▶ ASSIGNED TASK
Transcribe exactly everything in the data below from the line containing "Compre pelo" down to the line containing "Rua Curitiba 327", both lines included and nothing further.

▶ EXTRACTED INFORMATION
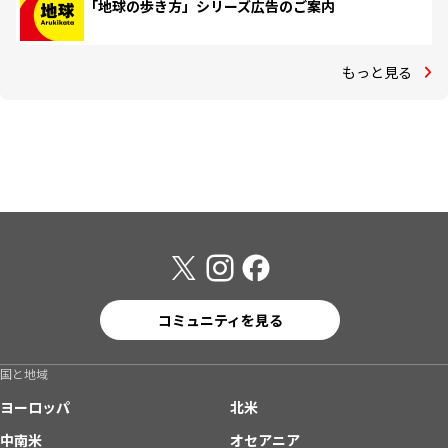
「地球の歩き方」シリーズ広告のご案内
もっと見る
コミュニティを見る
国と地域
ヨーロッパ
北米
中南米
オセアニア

---

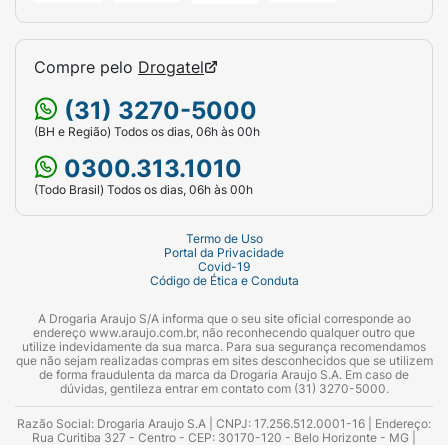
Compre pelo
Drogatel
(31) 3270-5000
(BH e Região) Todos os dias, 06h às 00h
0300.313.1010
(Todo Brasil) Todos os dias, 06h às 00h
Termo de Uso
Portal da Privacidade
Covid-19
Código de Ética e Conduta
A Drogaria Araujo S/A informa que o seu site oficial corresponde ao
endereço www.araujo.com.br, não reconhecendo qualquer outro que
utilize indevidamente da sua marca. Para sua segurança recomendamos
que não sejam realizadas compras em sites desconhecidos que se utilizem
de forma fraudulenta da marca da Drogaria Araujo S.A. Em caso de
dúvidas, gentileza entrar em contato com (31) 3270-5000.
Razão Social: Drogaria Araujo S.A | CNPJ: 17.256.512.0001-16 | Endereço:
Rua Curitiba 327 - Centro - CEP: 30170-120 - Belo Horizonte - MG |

▶ RESPONSE TO THE TASK
Compre pelo
Drogatel
(31) 3270-5000
(BH e Região) Todos os dias, 06h às 00h
0300.313.1010
(Todo Brasil) Todos os dias, 06h às 00h
Termo de Uso
Portal da Privacidade
Covid-19
Código de Ética e Conduta
A Drogaria Araujo S/A informa que o seu site oficial corresponde ao
endereço www.araujo.com.br, não reconhecendo qualquer outro que
utilize indevidamente da sua marca. Para sua segurança recomendamos
que não sejam realizadas compras em sites desconhecidos que se utilizem
de forma fraudulenta da marca da Drogaria Araujo S.A. Em caso de
dúvidas, gentileza entrar em contato com (31) 3270-5000.
Razão Social: Drogaria Araujo S.A | CNPJ: 17.256.512.0001-16 | Endereço:
Rua Curitiba 327 - Centro - CEP: 30170-120 - Belo Horizonte - MG |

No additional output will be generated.